When it comes to being heard in the boardroom or during a presentation, can a woman sound authoritative enough, without raising her voice?
Experts say yes she can – by using her voice as a secret weapon.
Durban psychologist, Claire Newton, who is also a speaker, trainer and life coach, says a well-modulated voice ensures the listener not just pays attention to it, but also enjoys it.
For a woman, a lower pitch is key – in relation to a man’s deeper voice - when it comes to delivering a message.
Luckily, African women naturally have deeper voices in comparison with their Western or Asian counterparts.
“Pitch is culturally taught. German women tend to have a lower pitch than Californian women who have high-pitched voices….African women already have the advantage of a lower pitch, while Oriental or Asian women have a higher pitch.
But what is not advisable?
“If you speak in a squeak or cutesy voice, you will never make it through those meetings. It’s similar to a child’s high pitched voice and no-one will take your message seriously,” warns Newton.
She adds that if a voice is too high-pitched it becomes unpleasant and the audience will simply block it out.
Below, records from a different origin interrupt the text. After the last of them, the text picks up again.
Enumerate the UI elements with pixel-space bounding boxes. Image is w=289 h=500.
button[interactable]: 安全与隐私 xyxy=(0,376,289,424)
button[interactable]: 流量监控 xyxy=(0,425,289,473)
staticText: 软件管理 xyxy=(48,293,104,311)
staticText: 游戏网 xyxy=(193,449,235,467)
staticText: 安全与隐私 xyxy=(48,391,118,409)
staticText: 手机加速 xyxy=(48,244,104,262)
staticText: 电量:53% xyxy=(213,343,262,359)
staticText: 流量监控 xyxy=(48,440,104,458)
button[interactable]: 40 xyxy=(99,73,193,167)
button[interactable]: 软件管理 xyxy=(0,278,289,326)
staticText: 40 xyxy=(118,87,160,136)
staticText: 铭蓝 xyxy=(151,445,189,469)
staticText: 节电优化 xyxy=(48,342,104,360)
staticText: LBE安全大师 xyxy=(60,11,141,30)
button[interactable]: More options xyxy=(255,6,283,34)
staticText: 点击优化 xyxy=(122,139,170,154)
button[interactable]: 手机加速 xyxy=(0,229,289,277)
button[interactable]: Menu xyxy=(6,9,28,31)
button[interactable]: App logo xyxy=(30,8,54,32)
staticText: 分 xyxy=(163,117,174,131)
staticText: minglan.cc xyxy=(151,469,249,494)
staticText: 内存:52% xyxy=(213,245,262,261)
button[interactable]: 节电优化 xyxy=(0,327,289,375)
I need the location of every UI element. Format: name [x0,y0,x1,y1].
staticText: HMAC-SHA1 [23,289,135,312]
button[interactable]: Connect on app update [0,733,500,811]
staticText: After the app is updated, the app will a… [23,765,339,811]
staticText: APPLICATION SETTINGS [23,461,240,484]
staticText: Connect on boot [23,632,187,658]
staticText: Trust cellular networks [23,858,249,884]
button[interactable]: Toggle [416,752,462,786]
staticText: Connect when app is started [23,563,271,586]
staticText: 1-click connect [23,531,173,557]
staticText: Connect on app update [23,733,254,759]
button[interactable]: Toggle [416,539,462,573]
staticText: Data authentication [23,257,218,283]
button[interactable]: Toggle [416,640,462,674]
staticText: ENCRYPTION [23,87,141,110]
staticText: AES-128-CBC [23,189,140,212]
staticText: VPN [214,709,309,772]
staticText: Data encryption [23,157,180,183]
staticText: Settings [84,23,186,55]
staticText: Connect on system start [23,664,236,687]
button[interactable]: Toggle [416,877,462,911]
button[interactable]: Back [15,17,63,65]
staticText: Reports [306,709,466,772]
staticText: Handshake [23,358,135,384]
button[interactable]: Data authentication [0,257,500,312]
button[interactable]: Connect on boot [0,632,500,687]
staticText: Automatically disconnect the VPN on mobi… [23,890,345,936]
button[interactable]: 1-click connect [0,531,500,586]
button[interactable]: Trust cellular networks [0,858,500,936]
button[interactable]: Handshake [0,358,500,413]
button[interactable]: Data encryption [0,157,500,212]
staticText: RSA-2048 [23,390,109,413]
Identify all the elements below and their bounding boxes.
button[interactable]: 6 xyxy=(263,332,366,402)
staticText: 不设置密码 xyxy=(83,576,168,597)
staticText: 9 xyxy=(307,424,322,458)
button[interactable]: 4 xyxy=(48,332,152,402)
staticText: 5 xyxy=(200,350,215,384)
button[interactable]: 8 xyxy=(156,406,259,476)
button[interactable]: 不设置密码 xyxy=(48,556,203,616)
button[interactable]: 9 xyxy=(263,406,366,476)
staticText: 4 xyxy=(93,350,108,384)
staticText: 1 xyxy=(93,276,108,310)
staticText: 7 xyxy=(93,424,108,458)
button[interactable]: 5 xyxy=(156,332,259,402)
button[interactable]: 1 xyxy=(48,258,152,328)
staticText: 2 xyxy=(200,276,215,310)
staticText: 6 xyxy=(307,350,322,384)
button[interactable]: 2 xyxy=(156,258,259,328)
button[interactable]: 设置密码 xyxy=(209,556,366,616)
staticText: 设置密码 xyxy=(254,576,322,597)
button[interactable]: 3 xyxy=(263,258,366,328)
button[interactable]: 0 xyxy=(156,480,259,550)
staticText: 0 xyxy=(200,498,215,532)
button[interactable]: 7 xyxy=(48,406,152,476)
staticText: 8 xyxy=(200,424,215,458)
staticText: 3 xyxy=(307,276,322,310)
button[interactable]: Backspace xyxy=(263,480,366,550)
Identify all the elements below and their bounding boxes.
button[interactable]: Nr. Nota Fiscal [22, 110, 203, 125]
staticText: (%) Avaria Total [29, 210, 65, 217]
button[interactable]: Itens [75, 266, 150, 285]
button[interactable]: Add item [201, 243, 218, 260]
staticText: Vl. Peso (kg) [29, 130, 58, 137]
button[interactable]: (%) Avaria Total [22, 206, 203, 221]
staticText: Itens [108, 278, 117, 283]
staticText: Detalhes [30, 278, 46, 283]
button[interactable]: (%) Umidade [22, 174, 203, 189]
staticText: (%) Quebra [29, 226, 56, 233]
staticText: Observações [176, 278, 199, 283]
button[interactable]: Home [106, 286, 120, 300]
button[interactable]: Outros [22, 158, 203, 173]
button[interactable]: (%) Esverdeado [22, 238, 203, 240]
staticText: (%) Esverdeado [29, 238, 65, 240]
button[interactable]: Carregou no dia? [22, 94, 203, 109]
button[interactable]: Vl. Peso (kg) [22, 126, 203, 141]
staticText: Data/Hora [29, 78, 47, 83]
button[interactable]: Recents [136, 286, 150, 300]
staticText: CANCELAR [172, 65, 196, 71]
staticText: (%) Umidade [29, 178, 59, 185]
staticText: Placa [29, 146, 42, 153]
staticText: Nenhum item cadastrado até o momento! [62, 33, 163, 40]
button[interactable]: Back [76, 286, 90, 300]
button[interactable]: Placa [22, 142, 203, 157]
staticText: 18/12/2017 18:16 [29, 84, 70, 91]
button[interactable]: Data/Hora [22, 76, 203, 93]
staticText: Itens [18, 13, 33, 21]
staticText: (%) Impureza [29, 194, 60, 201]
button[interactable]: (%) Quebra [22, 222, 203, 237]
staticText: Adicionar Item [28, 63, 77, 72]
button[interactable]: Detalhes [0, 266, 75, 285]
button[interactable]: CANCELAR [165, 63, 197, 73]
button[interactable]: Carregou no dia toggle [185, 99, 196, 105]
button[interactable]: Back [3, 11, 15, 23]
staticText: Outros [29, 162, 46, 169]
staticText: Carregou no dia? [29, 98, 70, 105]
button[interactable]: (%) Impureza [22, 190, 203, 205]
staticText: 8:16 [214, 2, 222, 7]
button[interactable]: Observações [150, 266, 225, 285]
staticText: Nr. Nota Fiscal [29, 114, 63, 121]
“For a high level executive woman, it’s necessary to train your voice to a lower pitch, “ says Newton, adding there are four facts to voice control : Volume (loud or soft), pitch (high or low), tone (warm or cold/brisk) and speed.
Monique Harrisberg, CEO of The Voice Clinic in South Africa, says women must not make the mistake of believing they will be heard by raising their voice.
“Speaking loudly tightens the vocal cords and creates a harsh flat quality.
“Lowering your pitch and rounding your vowels can bring a rich warm quality to your voice. Oprah is a perfect example, she has a rich voice with [an] open body language.”
The voice is a tool which can be used to project all sorts of messages – 38% of any communication is vocal.
“Similar to choosing your bag or shoes in the morning ahead of a meeting, it’s just as important to be conscious of what your vocal quality is going to be like,” says Harrisberg.
And it seems women across the business spectrum are becoming increasingly aware of the power of their voice.
Tuletu Njengele, Deputy Director at Ikhala Public EFT College in East London, says voice training helped her confidence levels.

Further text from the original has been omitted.